Researchers at the Massachusetts Institute of Technology’s Computer Science and Artificial Intelligence Laboratory (CSAIL), in collaboration with Asari AI, have developed a novel framework called EnCompass to improve how AI agents interact with large language models (LLMs). Many AI systems today use LLMs to perform complex tasks — from translating code to brainstorming ideas — but challenges arise when LLMs produce imperfect results. EnCompass helps these agents automatically backtrack and explore multiple paths in search of the most effective solutions, reducing the manual effort previously required to program such logic.
The core idea behind EnCompass is to separate an AI agent’s core workflow from its search strategy. Traditional agent programming often burdens developers with explicitly coding how an agent should revise plans when an LLM output isn’t optimal. EnCompass abstracts this search logic so programmers can simply mark “branchpoints” where decisions might vary, and the framework handles backtracking or parallel attempts to find better outcomes.

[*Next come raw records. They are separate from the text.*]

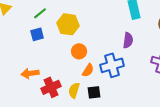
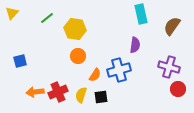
blue square: (37, 34) -> (20, 61), moved
orange circle: (79, 51) -> (78, 56), moved
orange arrow: (30, 73) -> (35, 92), moved

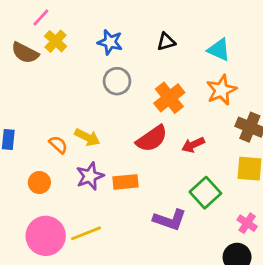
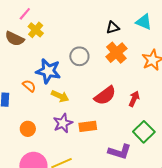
blue star: (110, 42) -> (48, 71), moved, size x1.4
cyan triangle: (219, 50) -> (144, 22), moved
orange cross: (169, 98) -> (116, 53), moved
orange semicircle: (58, 145) -> (29, 86), moved
red arrow: (193, 145) -> (134, 99), turned 140

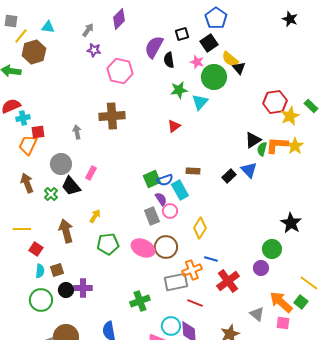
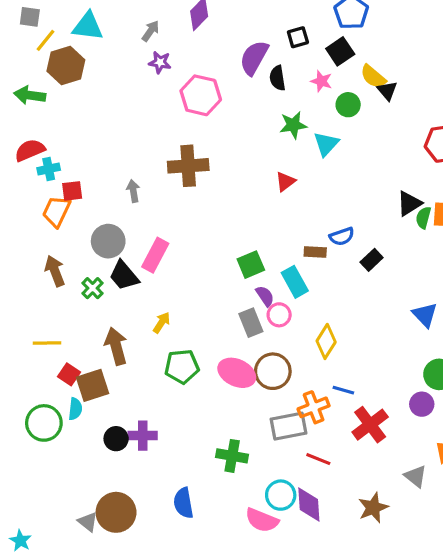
cyan triangle: (48, 27) -> (88, 26), size x1.5
green circle: (214, 77) -> (348, 105), size x0.6
blue triangle: (249, 170) -> (425, 315), moved
pink rectangle: (91, 173) -> (155, 255), size x1.5
blue semicircle: (165, 180) -> (342, 236), moved
brown square: (57, 270) -> (93, 385), moved, size x1.5
green circle: (41, 300) -> (44, 423), moved
green cross: (140, 301) -> (232, 456), turned 30

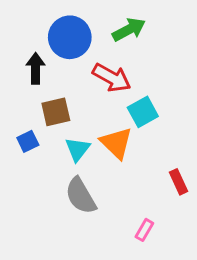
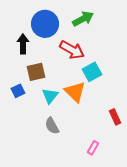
gray semicircle: (81, 196) -> (52, 126), size x0.7

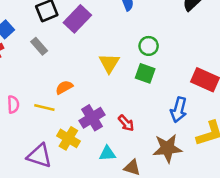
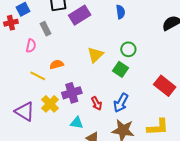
pink semicircle: (13, 104) -> (31, 46), moved
blue arrow: (179, 110) -> (121, 103), moved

This approach lets developers experiment with different search strategies, such as beam search or Monte Carlo methods, without deep modifications to their original code.
In practical tests, EnCompass showed dramatic improvements in coding efficiency. For example, when applied to a Python agent designed to translate an entire software repository from one language to another, it cut the extra code needed for search logic by about 82 % compared to manually written search routines. It also improved accuracy substantially when trying different search strategies, identifying more successful paths in tasks involving code translation and digital grid transformation.
Looking ahead, the MIT team plans to extend EnCompass to broader real-world applications, such as assisting in scientific experiment design, managing large code bases, and facilitating human-AI collaboration on complex problems. By modularizing the interplay between agents and LLM calls, EnCompass promises a more systematic and scalable way to harness AI agents in both research and industry settings.